The committee suggests tearing up British and EU competition rules to encourage cartelisation of heavy industry so firms can pass on higher energy costs to consumers. Another of the committee’s brilliant ideas is carbon tariffs. Quite how any of this would be legal under any Brexit variant short of no deal, the report doesn’t say.

The committee envisages little room for Britain’s manufacturers in a net-zero economy. Economies in the rest of the world are expected to grow faster whereas the development of the UK economy is based more on the service sector, making it easier to get to net zero. It is evident that the path to net zero is by de-industrialising.

The report notes that since the Climate Change Act 2008 came into law, the UK’s emissions have fallen and the economy still grew. But the UK’s consumption emissions, including those emitted in other countries making goods imported and consumed in the UK, are much higher and have fallen more slowly. And boasting that the British economy has still grown is a weak claim.

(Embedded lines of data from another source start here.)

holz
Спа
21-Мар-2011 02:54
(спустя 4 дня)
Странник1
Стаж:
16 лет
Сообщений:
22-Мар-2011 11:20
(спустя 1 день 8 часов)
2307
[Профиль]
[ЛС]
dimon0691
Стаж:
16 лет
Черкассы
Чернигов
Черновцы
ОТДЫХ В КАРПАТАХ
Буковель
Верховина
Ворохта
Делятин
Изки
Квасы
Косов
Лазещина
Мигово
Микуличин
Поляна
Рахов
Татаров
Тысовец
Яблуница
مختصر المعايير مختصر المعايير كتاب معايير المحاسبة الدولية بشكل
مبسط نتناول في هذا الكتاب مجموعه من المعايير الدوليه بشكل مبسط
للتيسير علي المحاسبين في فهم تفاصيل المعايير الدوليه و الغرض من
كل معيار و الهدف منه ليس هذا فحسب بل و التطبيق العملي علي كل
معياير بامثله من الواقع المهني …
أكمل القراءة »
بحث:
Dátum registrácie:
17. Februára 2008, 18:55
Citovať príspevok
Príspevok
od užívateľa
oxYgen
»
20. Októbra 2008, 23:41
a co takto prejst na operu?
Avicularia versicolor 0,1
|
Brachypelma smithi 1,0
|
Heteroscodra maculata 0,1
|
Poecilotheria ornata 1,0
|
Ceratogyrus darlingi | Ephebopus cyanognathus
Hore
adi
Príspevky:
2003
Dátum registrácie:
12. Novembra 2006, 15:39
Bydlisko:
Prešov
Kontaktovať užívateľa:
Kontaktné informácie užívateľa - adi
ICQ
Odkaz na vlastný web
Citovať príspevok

As everyone but the Climate Change Committee realises, since 2008, the UK has been experiencing a prolonged productivity drought and UK productivity growth has been the worst since the Industrial Revolution. Basic economic logic suggests that if massive government interventions force business to replace efficient, cheaper means of producing energy with less efficient, more expensive ones, the cost of energy goes up and productivity goes down.

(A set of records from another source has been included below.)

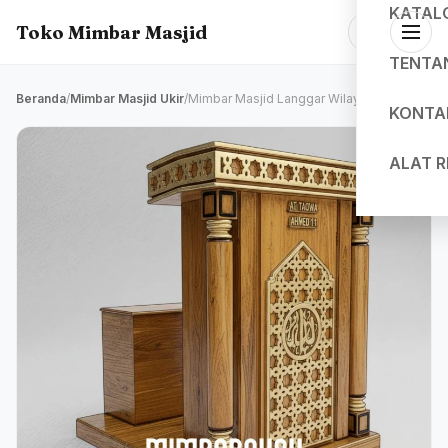
KATAL
Toko Mimbar Masjid
TENTA
Beranda
/
Mimbar Masjid Ukir
/
Mimbar Masjid Langgar Wilayah
KONTA
ALAT 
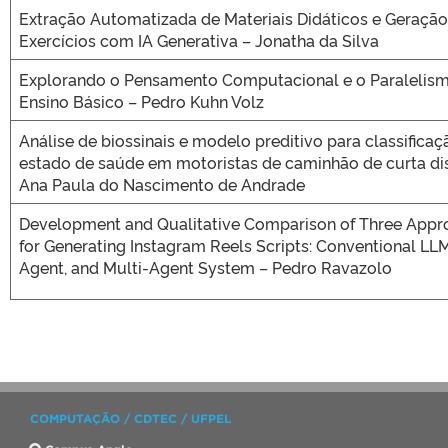
Extração Automatizada de Materiais Didáticos e Geração
Exercícios com IA Generativa – Jonatha da Silva
Explorando o Pensamento Computacional e o Paralelis
Ensino Básico – Pedro Kuhn Volz
Análise de biossinais e modelo preditivo para classificaç
estado de saúde em motoristas de caminhão de curta dis
Ana Paula do Nascimento de Andrade
Development and Qualitative Comparison of Three Appr
for Generating Instagram Reels Scripts: Conventional LLM
Agent, and Multi-Agent System – Pedro Ravazolo
COMPUTAÇÃO / CDTEC / UFPEL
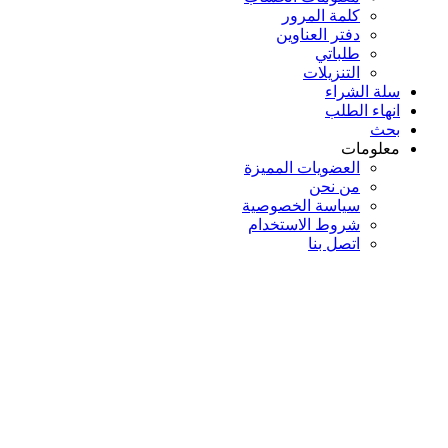
كلمة المرور
دفتر العناوين
طلباتي
التنزيلات
سلة الشراء
انهاء الطلب
بحث
معلومات
العضويات المميزة
من نحن
سياسة الخصوصية
شروط الاستخدام
اتصل بنا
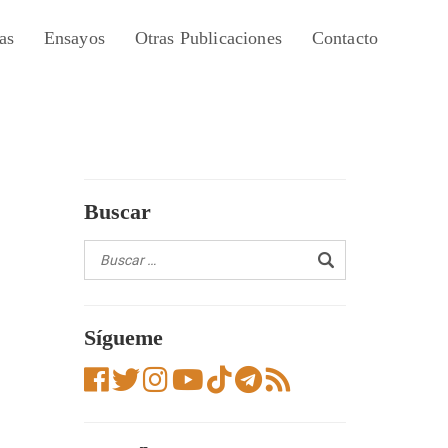
as
Ensayos
Otras Publicaciones
Contacto
Buscar
Sígueme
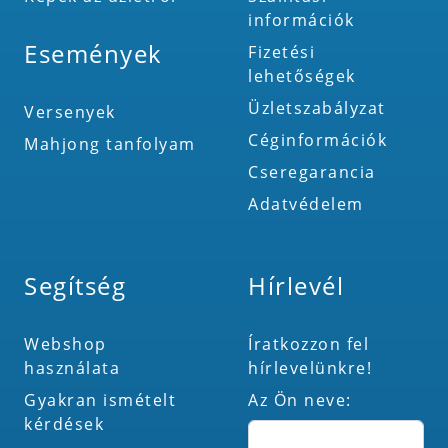
információk
Események
Fizetési
lehetőségek
Üzletszabályzat
Versenyek
Céginformációk
Mahjong tanfolyam
Cseregarancia
Adatvédelem
Segítség
Hírlevél
Webshop
Íratkozzon fel
használata
hírlevelünkre!
Gyakran ismételt
Az Ön neve:
kérdések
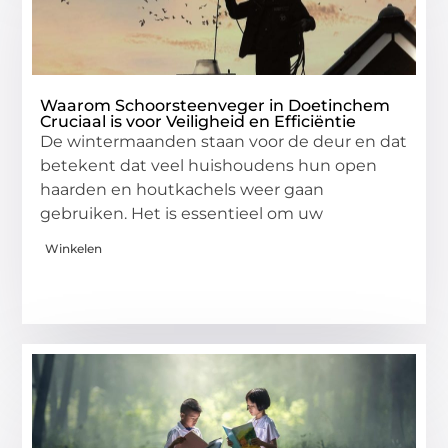
Waarom Schoorsteenveger in Doetinchem
Cruciaal is voor Veiligheid en Efficiëntie
De wintermaanden staan voor de deur en dat
betekent dat veel huishoudens hun open
haarden en houtkachels weer gaan
gebruiken. Het is essentieel om uw
Winkelen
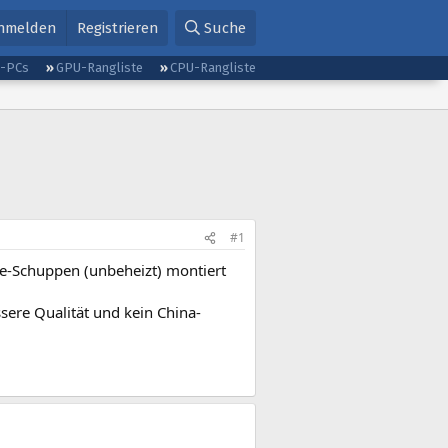
nmelden
Registrieren
Suche
g-PCs
GPU-Rangliste
CPU-Rangliste
#1
te-Schuppen (unbeheizt) montiert
ssere Qualität und kein China-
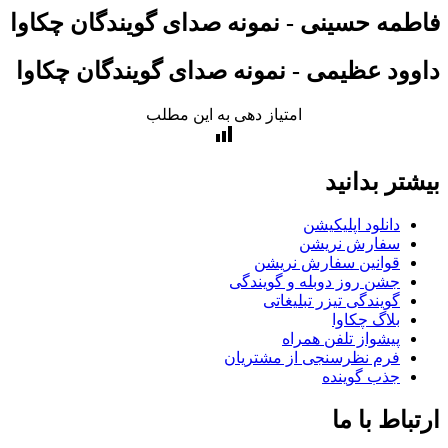
مه حسینی - نمونه صدای گویندگان چکاوا
ود عظیمی - نمونه صدای گویندگان چکاوا
امتیاز دهی به این مطلب
تر بدانید
دانلود اپلیکیشن
سفارش نریشن
قوانین سفارش نریشن
جشن روز دوبله و گویندگی
گویندگی تیزر تبلیغاتی
بلاگ چکاوا
پیشواز تلفن همراه
فرم نظرسنجی از مشتریان
جذب گوینده
باط با ما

Singularly lacking in the 277-page report is anything approaching a rigorous cost-benefit analysis. Its estimates of the costs of moving from an 80 per cent to 100 per cent target are little more than hand waving. Lord Deben in his foreword and the committee in the main body of the report falsely claim that the costs of net zero are within very same cost envelope that had been accepted as the likely costs by Parliament in 2008 “when it legislated the present 2050 target”.

This is sloppiness in the extreme. One thing one might expect the CCC to be an expert on is the genesis of the legislation under which it operates. As the climate change bill was going through Parliament, the 2050 target was raised from 50 per cent to 80 per cent, but the regulatory impact assessment, which set out the expected costs of adopting the revised 80 per cent target, was only signed off by Ed Miliband, the then energy and climate change secretary, on March 9 2009 after the legislation had been passed.

That March 2009 assessment gave a range of £324-404bn for the capitalised costs of meeting the 80 per cent target but warned that these figures did not include the full range of costs, in particular the short-term transition costs. Overall costs could be higher than those estimated by the long-term modelling, the 2009 assessment says, a warning the climate change committee chose to omit.

On the putative benefits side of the ledger, the 2009 assessment gave a stark warning of the consequences if the UK take a lead but the rest of the world didn’t follow:

“Where the UK acts alone, though there would be a net benefit for the world as a whole the UK would bear all the cost of the action and would not experience any benefit from reciprocal reductions elsewhere. The economic case for the UK continuing to act alone where global action cannot be achieved would be weak.”

By contrast, last week’s net zero report replaces rigour with waffle. Set against the costs, there will be “significant benefits”, leading off with the alleged benefits to human health. “People can take action immediately to improve their diet and increase the amount of walking and cycling they do,” the committee says. You don’t need to spend the best part of half a trillion pounds for people to take more exercise or change what they eat.